In order to quickly obtain a picture of the children’s perceptions to these concepts, three blank "mini mind maps" (Buzan and Buzan, 1993) were given to each child. Each mind map consisted of a single, central word and ten radiating branches. The children were asked to add one or two words of immediately perceived association (though, not necessarily definition), to each branch. This was to be done in the shortest possible time, with minimal analytical thought.

The following examples (Figs. A.1, A.2 and A.3) are reasonably representative of the children’s responses. The fourth map (Fig. A.4), given for comparison, came from a student teacher at Cavendish School.


Figure A.1:

Pens; Mad professor

Snack; Chemicals

Electric sparks; Bottles

Bin; Chemisrty set

Document paper; Mad experiments

Figure A.2:


White coats; Books

Hairy beards; Space

Spotty faces; Charity

Quizes; Silver

Lizards; Biscuits

Figure A.3:

Microscopic view; Disease

Dirt; Stain

Science; Creature

Infection; Spots

Germs; Poison

Figure A.4:

White coats; Bunsen burners

Explore; Bulls’ eyes

Photosynthesis; Explosions

Laws; Equations

Experiment; Discovery


The children’s mind maps, in general, seem to confirm some assertions made in Introduction: Science in society. For example, perceptions of scientists seem to be of eccentric, unkempt and asocial characters, wearing white coats and mixing dangerous chemicals.
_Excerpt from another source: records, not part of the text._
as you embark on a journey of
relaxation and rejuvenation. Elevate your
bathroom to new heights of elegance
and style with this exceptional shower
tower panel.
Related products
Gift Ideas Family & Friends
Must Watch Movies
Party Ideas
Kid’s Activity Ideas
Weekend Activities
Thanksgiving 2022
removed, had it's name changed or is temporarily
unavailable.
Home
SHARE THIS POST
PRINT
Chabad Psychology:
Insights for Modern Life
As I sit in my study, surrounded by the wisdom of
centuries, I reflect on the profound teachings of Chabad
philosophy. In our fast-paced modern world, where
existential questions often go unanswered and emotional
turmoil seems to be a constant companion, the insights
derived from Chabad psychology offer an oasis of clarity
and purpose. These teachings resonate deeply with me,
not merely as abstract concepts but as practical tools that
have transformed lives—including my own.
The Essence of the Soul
The student teacher appeared to centre on the aspired methodological path to truth, i.e. experiment, exploration, discovery and law.
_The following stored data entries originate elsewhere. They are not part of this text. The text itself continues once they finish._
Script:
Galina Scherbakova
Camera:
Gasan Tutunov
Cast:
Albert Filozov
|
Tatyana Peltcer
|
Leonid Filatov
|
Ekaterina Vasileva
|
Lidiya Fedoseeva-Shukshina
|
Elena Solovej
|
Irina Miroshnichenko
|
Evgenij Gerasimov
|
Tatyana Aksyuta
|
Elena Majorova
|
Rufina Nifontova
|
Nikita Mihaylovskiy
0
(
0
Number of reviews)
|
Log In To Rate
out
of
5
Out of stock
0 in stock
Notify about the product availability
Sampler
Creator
Fig. A.3 illustates well the commonplace, one-sided impression of bacteria as harmful agents of disease.



A.ii The children’s thoughts about who scientists are and what they do

Generally, scientists were thought to do experiments to find things out that might help us, such as finding new medicines or making new kinds of pets (?!).

The most resonant association was with space. Scientists were known to send satellites into space, or become astronauts, to find out about planets. This was done partly just for the sake of it, but also to "find things harder than diamonds" and "to get water from the Moon."

Scientists make machines and computers to make money, so that people can be richer. They work in labs and make new kinds of food that you can send into space, such as ice-cream that never melts. They also make tablets for nourishment, so that you don’t have to spend time eating big meals, if you are in a hurry. These tablets can be made better than real food and give you lots of energy.

Generally, the children perceived scientists to be doing high-profile, state-of-the-art work, for the benefit of society. This "noble pioneer" perspective strikes a chord with the student teacher’s mind map that suggested exploration and discovery. Indeed, the association of "charity" with "scientist" by one of the children also fits this theme. However, the children’s mind maps tended to centre on scientists’ perceived oddity, rather than nobleness.